## How to complete this task
Output the records precisely as they stand. Pictures are to be skipped.

——————

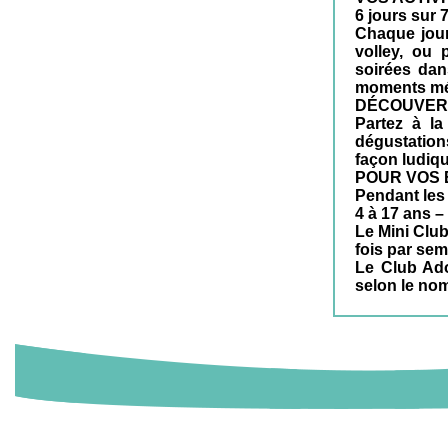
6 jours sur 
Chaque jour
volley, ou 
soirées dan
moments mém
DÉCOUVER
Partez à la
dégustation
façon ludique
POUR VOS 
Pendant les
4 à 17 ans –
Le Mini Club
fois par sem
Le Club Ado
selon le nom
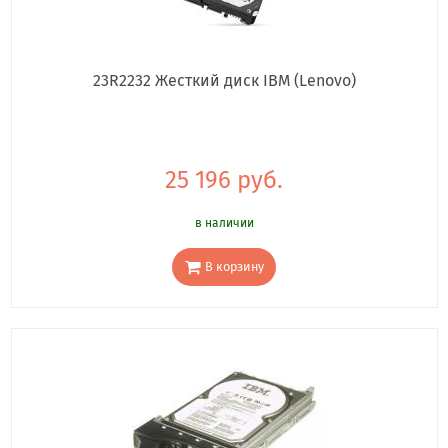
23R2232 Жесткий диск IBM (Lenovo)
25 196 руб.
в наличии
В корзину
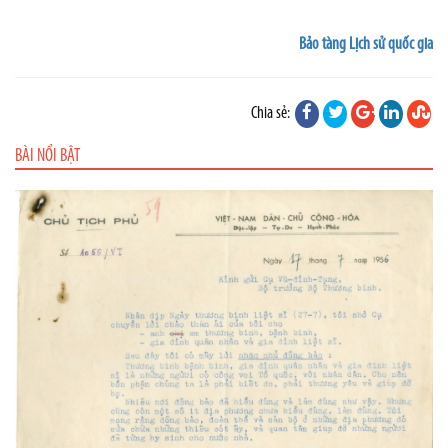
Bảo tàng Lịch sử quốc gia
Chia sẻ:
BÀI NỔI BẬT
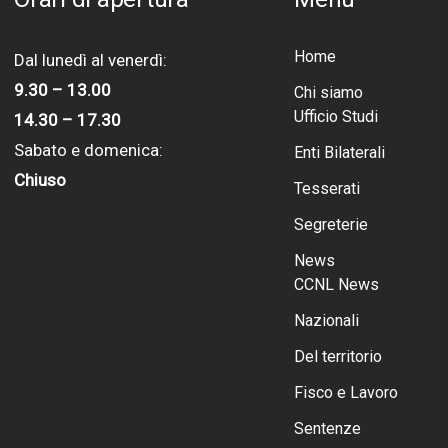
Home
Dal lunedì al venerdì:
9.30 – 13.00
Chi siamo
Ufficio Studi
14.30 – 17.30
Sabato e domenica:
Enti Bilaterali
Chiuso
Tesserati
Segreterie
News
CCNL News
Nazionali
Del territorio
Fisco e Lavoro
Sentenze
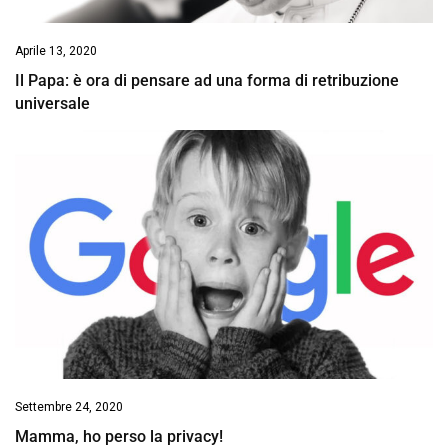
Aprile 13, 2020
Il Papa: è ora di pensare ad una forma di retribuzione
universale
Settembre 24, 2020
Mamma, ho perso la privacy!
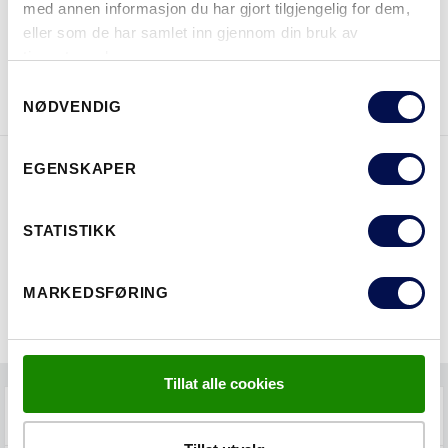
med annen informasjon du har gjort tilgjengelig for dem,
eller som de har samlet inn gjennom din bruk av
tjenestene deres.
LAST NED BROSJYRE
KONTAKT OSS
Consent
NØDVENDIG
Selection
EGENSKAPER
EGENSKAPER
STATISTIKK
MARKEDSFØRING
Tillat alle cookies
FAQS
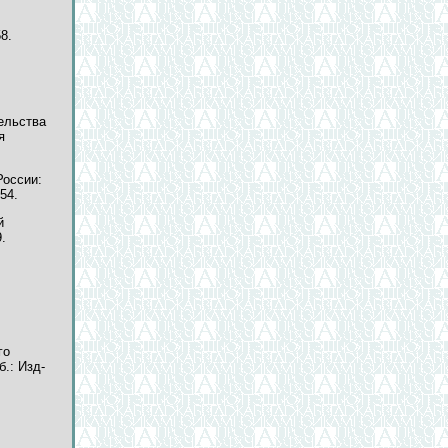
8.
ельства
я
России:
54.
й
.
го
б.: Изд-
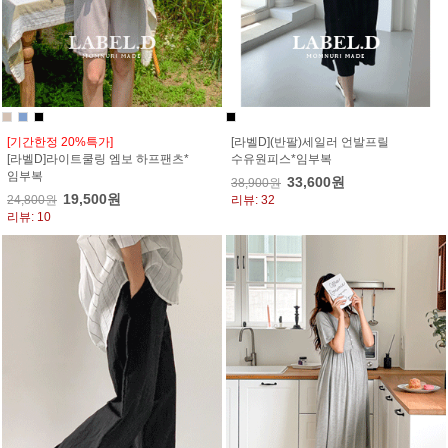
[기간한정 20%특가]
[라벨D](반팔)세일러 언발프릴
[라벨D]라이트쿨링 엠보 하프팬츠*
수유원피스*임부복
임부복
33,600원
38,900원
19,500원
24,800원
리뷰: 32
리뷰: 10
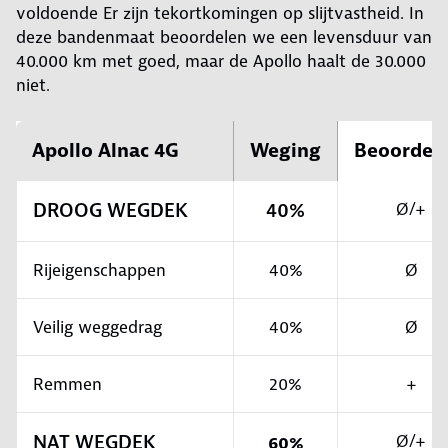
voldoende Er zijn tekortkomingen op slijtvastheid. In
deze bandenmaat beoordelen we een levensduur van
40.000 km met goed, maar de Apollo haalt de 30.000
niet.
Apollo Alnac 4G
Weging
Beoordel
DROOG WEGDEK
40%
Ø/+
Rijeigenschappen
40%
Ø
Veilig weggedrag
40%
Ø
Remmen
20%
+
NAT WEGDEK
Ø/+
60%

——————

## Response to the exercise
6 jours sur 
Chaque jour
volley, ou 
soirées dan
moments mém
DÉCOUVER
Partez à la
dégustation
façon ludique
POUR VOS 
Pendant les
4 à 17 ans –
Le Mini Club
fois par sem
Le Club Ado
selon le nom
23R2232 Жесткий диск IBM (Lenovo)
25 196 руб.
в наличии
В корзину
Bảo tàng Lịch sử quốc gia
Chia sẻ:
BÀI NỔI BẬT
Home
Dal lunedì al venerdì:
9.30 – 13.00
Chi siamo
Ufficio Studi
14.30 – 17.30
Sabato e domenica:
Enti Bilaterali
Chiuso
Tesserati
Segreterie
News
CCNL News
Nazionali
Del territorio
Fisco e Lavoro
Sentenze
Aprile 13, 2020
Il Papa: è ora di pensare ad una forma di retribuzione
universale
Settembre 24, 2020
Mamma, ho perso la privacy!
med annen informasjon du har gjort tilgjengelig for dem,
eller som de har samlet inn gjennom din bruk av
tjenestene deres.
LAST NED BROSJYRE
KONTAKT OSS
Consent
NØDVENDIG
Selection
EGENSKAPER
EGENSKAPER
STATISTIKK
MARKEDSFØRING
Tillat alle cookies
FAQS
8.
ельства
я
России:
54.
й
.
го
б.: Изд-
[기간한정 20%특가]
[라벨D](반팔)세일러 언발프릴
[라벨D]라이트쿨링 엠보 하프팬츠*
수유원피스*임부복
임부복
33,600원
38,900원
19,500원
24,800원
리뷰: 32
리뷰: 10
voldoende Er zijn tekortkomingen op slijtvastheid. In
deze bandenmaat beoordelen we een levensduur van
40.000 km met goed, maar de Apollo haalt de 30.000
niet.
Apollo Alnac 4G
Weging
Beoordel
DROOG WEGDEK
40%
Ø/+
Rijeigenschappen
40%
Ø
Veilig weggedrag
40%
Ø
Remmen
20%
+
NAT WEGDEK
Ø/+
60%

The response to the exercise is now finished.